Eldorado-brand eggs sold to consumers, reports NRK, rose from NOK 1.83 to NOK 3.24 from June 2022 to June 2023, while First Price-brand eggs rose from NOK 2.08 to 2.63. They’re among egg brands sold by grocery wholesaler and retail giant NorgesGruppen’s KIWI chain, which bills itself as billig (cheap). KIWI spokesperson Nora Mile Helgesen told NRK that eggs had been sold at a loss “and we had to set up the price” of eggs to avoid raising prices on other items.

“We understand that the farmers want to be paid for what they need and want, and they should,” Helgesen told NRK, “but that’s not up to KIWI. The farmers get paid for what they’ve agreed and we take the costs of selling the product.” The chain had to apologize last fall, though, after effectively raising the price of eggs by changing their packaging: First the chain raised the price of a carton of 18 eggs, then reduced the carton to 12 eggs, charging the same price.

“I felt cheated and angry,” Thomas Andersen told NRK at the time, after the price of his omlette jumped by 74 percent. KIWI later lowered the price of the 12-pack, stating that they understood consumers had reacted negatively.

KIWI now has the largest share of the grocery market in Norway, and its parent NorgesGruppen is known for being highly profitable and owned by one of the country’s wealthiest families. NorgesGruppen also controls the large chains Meny, Spar, Joker and higher-end stores like Jacobs in Oslo. Prices for the same items also vary from chain to chain, with a vacuum-packed Frøya salmon loin (which cost NOK 69.90 at KIWI just two years ago) costing NOK 99.90 at KIWI last week but NOK 129.90 at a Meny, which often features a counter with fresh meat and fish (unlike Kiwi) and has higher rental costs. In addition to selling higher-quality goods, Meny’s customers often pay dearly for the convenience of doing all their grocery shopping there even though they’d save money if they bought standard items like milk, butter or even Frøya salmon at KIWI instead.

The higher food prices in June contributed to Norway’s overall rise in the country’s consumer price index, which state statistics bureau SSB (Statistics Norway) set at 6.4 percent in June. That ended up “much stronger than expected,” according to Marius Gonshold Hov, chief economist at Handelsbanken.

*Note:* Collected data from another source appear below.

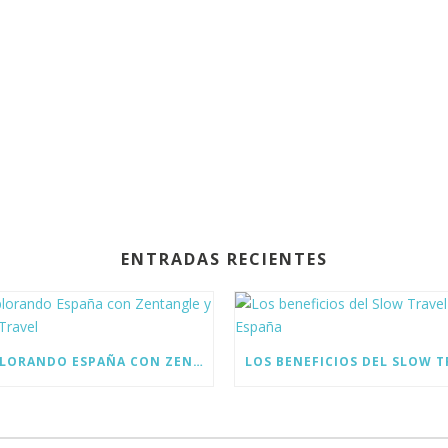
ENTRADAS RECIENTES
EXPLORANDO ESPAÑA CON ZENTANGLE Y SLOW TRAVEL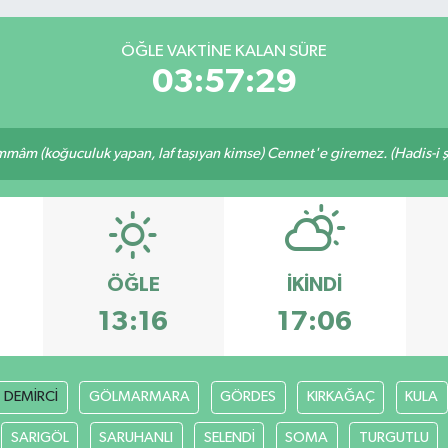
ÖĞLE VAKTINE KALAN SÜRE
03:57:29
mâm (koğuculuk yapan, laf taşıyan kimse) Cennet'e giremez. (Hadis-i şe
ÖĞLE
İKINDI
13:16
17:06
DEMİRCİ
GÖLMARMARA
GÖRDES
KIRKAĞAÇ
KULA
SARIGÖL
SARUHANLI
SELENDİ
SOMA
TURGUTLU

While the overall monthly price rise was 0.6 percent from May to June, it was 2.5 percent for food.

“It’s unusual that food prices rose so much in June,” said Espen Kristiansen of SSB. Norway’s central bank has an inflation goal of just 2 percent, making it even more likely that it will raise interest rates yet again in August.

Consumers are left to simply be shocked by how tomatoes at the Coop chain cost NOK 67.90 per kilo last week, and a liter of milk has shot up to more than NOK 21.80. The price of fresh berries is up 19.1 percent, according to SSB, tomatoes are up 28.1 percent and imported products are affected by the weak krone, sending their prices up as well. Ripe avocados that cost around NOK 10 each last winter, now cost around double that at most stores in Oslo.